Esses inimigos não respeitam nossos povos (mais de 100 povos com suas culturas, línguas e territórios vivemos na Amazônia), invadem nossa soberania territorial, violam nossos direitos, tudo para saquear os produtos da região, inclusive construindo hidroelétricas (o plano do governo federal é construir 38 hidroelétricas na Amazônia, 5 delas já em andamento), para gerar “energia limpa” para eles e suja para os moradores ribeirinhos, indígenas, e moradores das periferias das cidades.

Nossa grande luta hoje aqui se baseia em três linhas de ação: a) denunciar  toda essa destruição em nome do crescimento econômico da sexta economia do planeta, à custa do sacrifício e destruição da região e seus 25 milhões de  habitantes; b) despertar a consciência dos povos da região, através do rádio e de outras tecnologias de informação, hoje disponíveis entre nós. Abrir os olhos para as causas de nossa pobreza, quando tantas riquezas estão sendo retiradas; c) Formar grupos de militantes da sociedade civil para resistir a esse avanço destruidor da Amazônia. Só com resistência ativa da sociedade podemos parar essa destruição.

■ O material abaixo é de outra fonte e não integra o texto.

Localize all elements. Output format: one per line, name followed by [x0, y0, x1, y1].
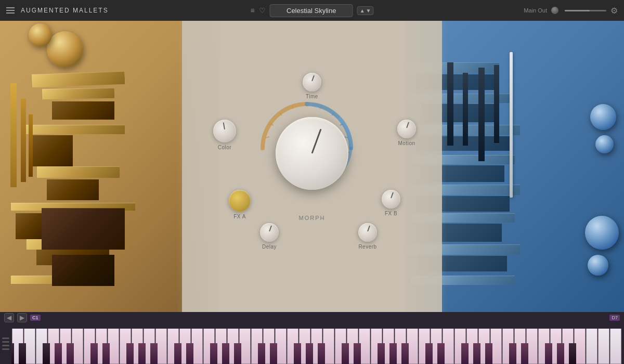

Ser sacerdote na Amazônia é assumir o papel profético, como assumiu Moisés, ao ser interpelado por Deus, enquanto cuidava do rebanho de ovelhas do sogro: “ouvi os clamores de  meu povo e te escolhi, vai liberta meu povo da escravidão do Egito...” Êx. 5. Como também ao assumir a missão de Jesus Cristo explicitada na sinagoga de Nazaré – “O espírito do Senhor está sobre mim, me ungiu e mandou anunciar boas notícias aos pobres, abrir os olhos dos cegos e libertar os oprimidos...” Luc. 4,16. Se eu calar e ficar só rezando, as pedras falarão.